Modelli di sviluppo e debito sociale

Pensare a modelli di sviluppo e non solo alla remunerazione e alla scelta di chi dovrebbe elaborarlo, favorirebbe investimenti sui territori in funzione della vocazione degli stessi, in caso contrario ogni euro speso non produrrà alcuna ricchezza e rappresenterà solo un moltiplicatore di debito pubblico.
Se i governi della Regione Siciliana, succedutesi, si fossero dotati per tempo di un atlante delle vocazioni di certo avrebbero favorito in maniera produttiva la spesa, quindi la progettazione esecutiva, delle ingenti risorse in capo al PNRR.
È utile ricordare che il prestito che l’Europa ha concesso all’Italia, – quindi al popolo siciliano – finalizzato alla “ripresa della resilienza” (almeno ci è stata riconosciuta la capacità di resistere alla mala politica), deve essere restituito nei prossimi trent’anni, rappresenta un debito da aggiungere a quello esistente.
In realtà anche il fondo perduto, considerato un regalo, sarebbe da considerare come un debito sociale e dovrebbe essere visto in funzione della restituzione ai “resilienti”, in termini di qualità della vita.
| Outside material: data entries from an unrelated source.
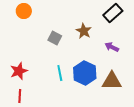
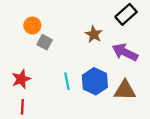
orange circle: (24, 11) -> (32, 25), moved
gray square: (55, 38) -> (45, 42), moved
purple arrow: (112, 47) -> (125, 52), size x1.6

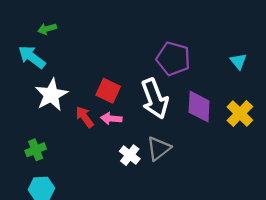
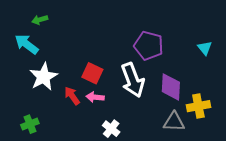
yellow cross: (240, 114) -> (198, 106), moved, turned 35
gray triangle: (159, 148) -> (174, 122), moved, turned 40

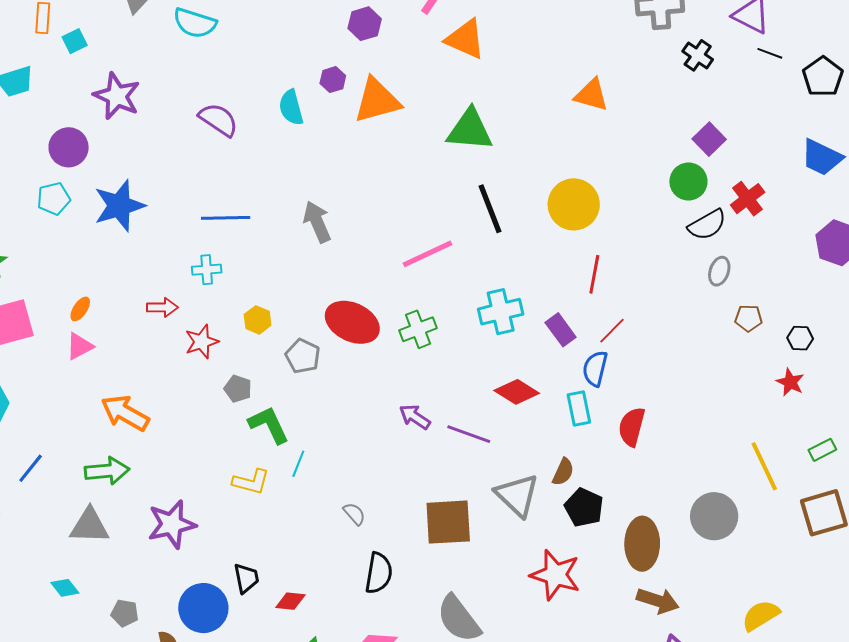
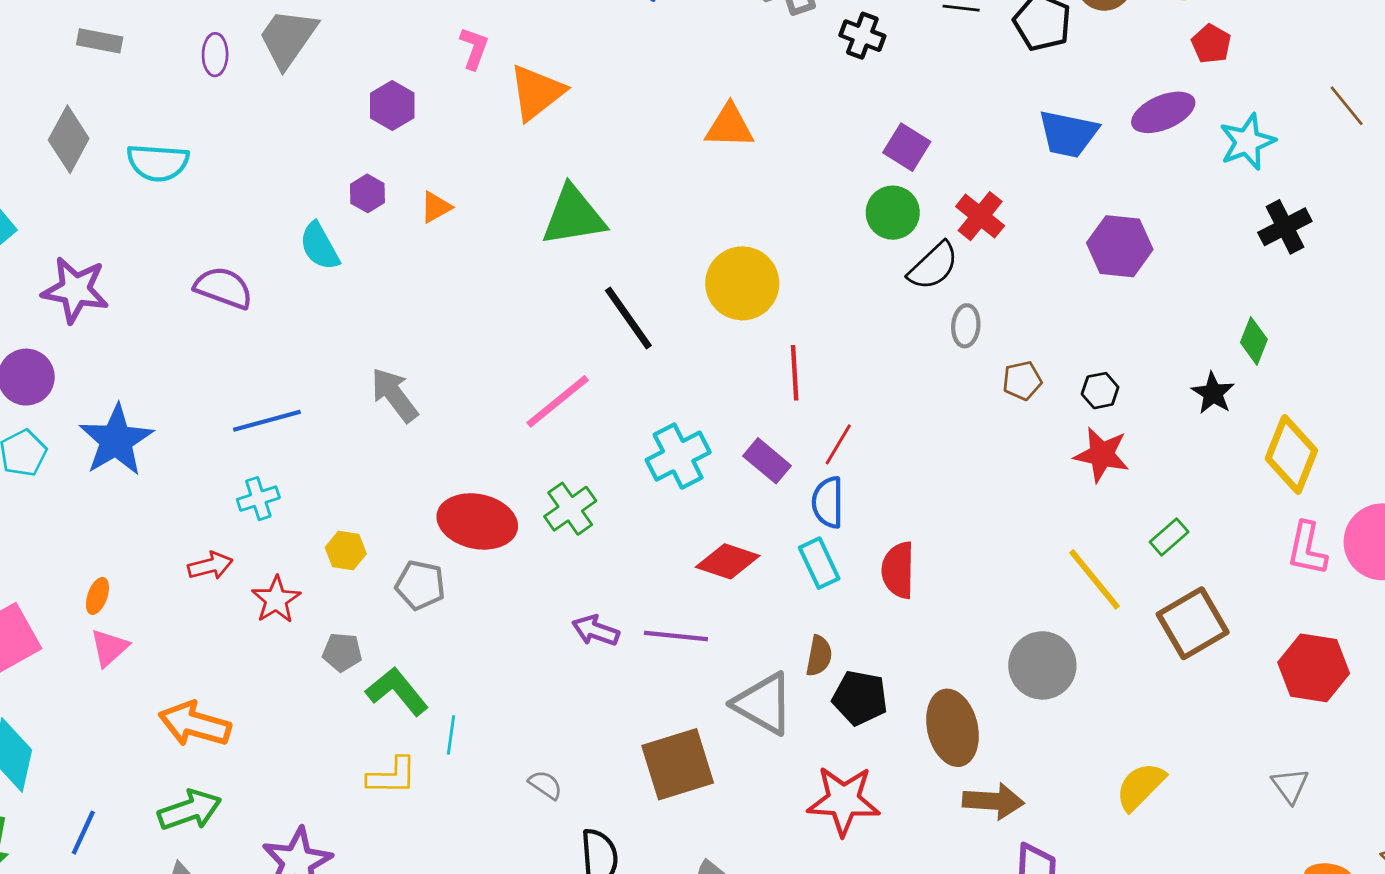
orange triangle: (465, 39) -> (537, 92), turned -48
orange triangle: (377, 100) -> (436, 207), size x0.5
red star: (790, 382) -> (1102, 455), size x1.4

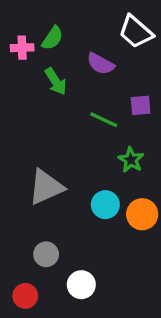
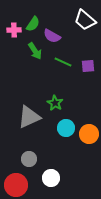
purple semicircle: (101, 64) -> (52, 36), moved
green line: (104, 120) -> (63, 62), moved
green star: (131, 160) -> (55, 103), moved
red circle: (25, 296) -> (16, 185), size x1.5

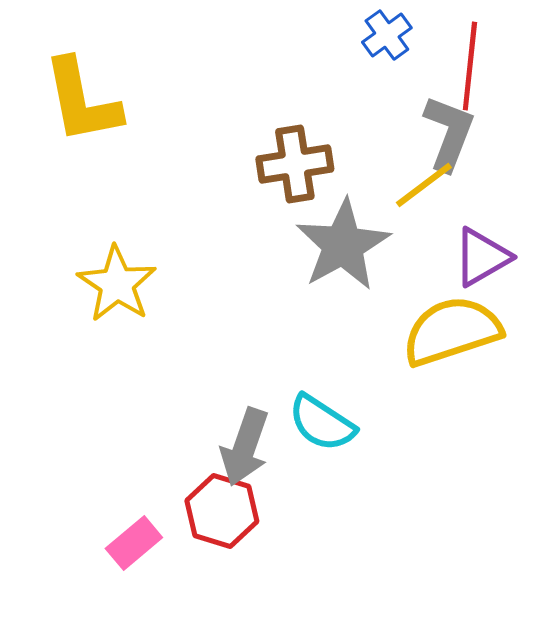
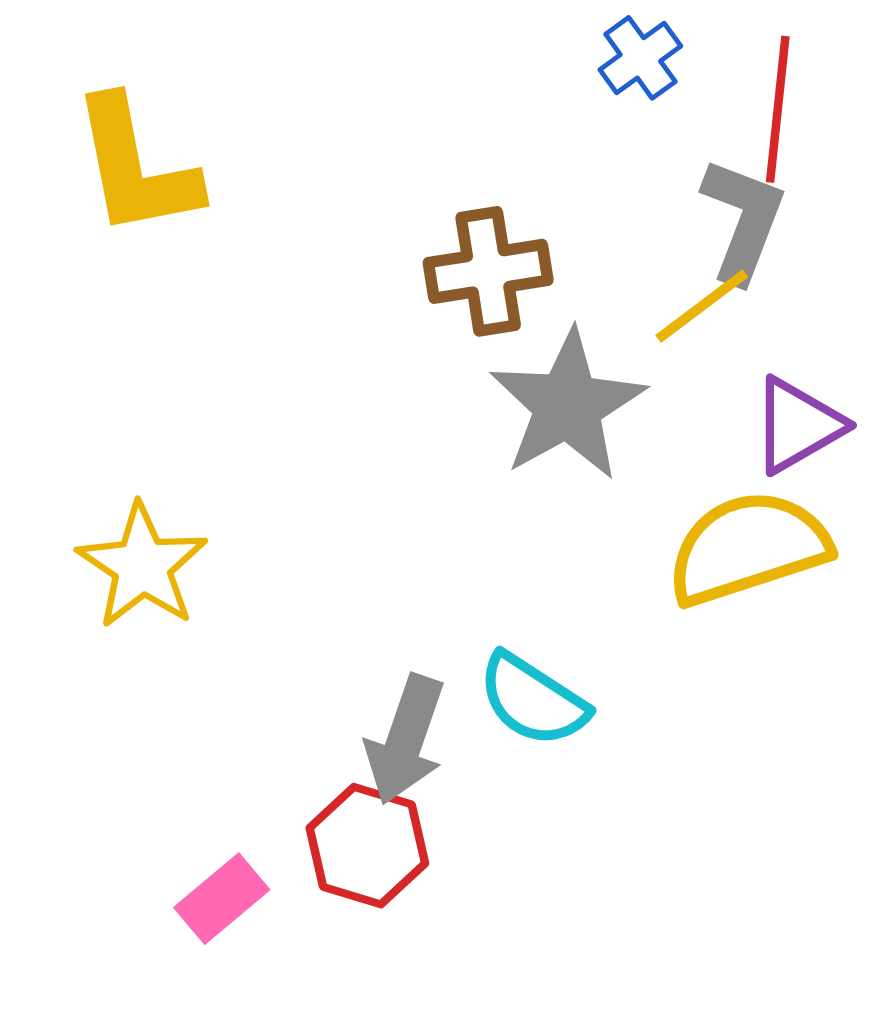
yellow star: (117, 284) -> (142, 566), moved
Spreco di risorse: tutto il mondo è paese

A proposito di restituzione del denaro ricevuto in prestito, osservato nell’infinitamente piccolo del paesaggio madonita, anche se “tutto il mondo è paese”.
Come potrà mai aumentare il PIL (è la “moneta” che ci permetterà di onorare il debito nei confronti dell’Europa) demolendo e ricostruendo un plesso scolastico non essenziale a garantire il diritto all’istruzione?
Oltre due milioni di euro che il Comune di Castellana Sicula (Pa) “investirà” approfittando della mancanza di strategia.
E ancora, riguardo all’edilizia sanitaria e non di certo alla sanità.
Quanto c’è di logico e opportuno nel prevedere 4 case di comunità, in altrettanti Comuni (dei 9 che insistono nel Distretto Sanitario 35 di Petralia Sottana), un ospedale di comunità (all’interno della struttura che già ospita il presidio ospedaliero di Petralia Sottana) e una Centrale Operativa Territoriale al servizio di una comunità che a stento conta 23 mila restanti?
Circa 12 milioni e mezzo di euro, solo per la ristrutturazione degli immobili e per acquistare attrezzature e arredamenti. Personale sanitario a parte e di non facile reclutamento.

Fumo nel cappello

In ultimo, ma non per ultimo, ci sarebbe da chiedersi, a proposito di programmazione e di risorse statali e comunitarie.
Il Fondo di Sviluppo e Coesione (FSC), pensato per la rimozione degli squilibri economici e sociali (in attuazione dell’articolo 119, comma 5, della Costituzione italiana  e dell’articolo 174 del Trattato sul funzionamento dell’Unione europea), rappresenta la carta bancomat che lo Stato utilizza per riempire di fumo il cappello tenuto in mano dai politici siciliani che bussano alla porta di Palazzo Chigi?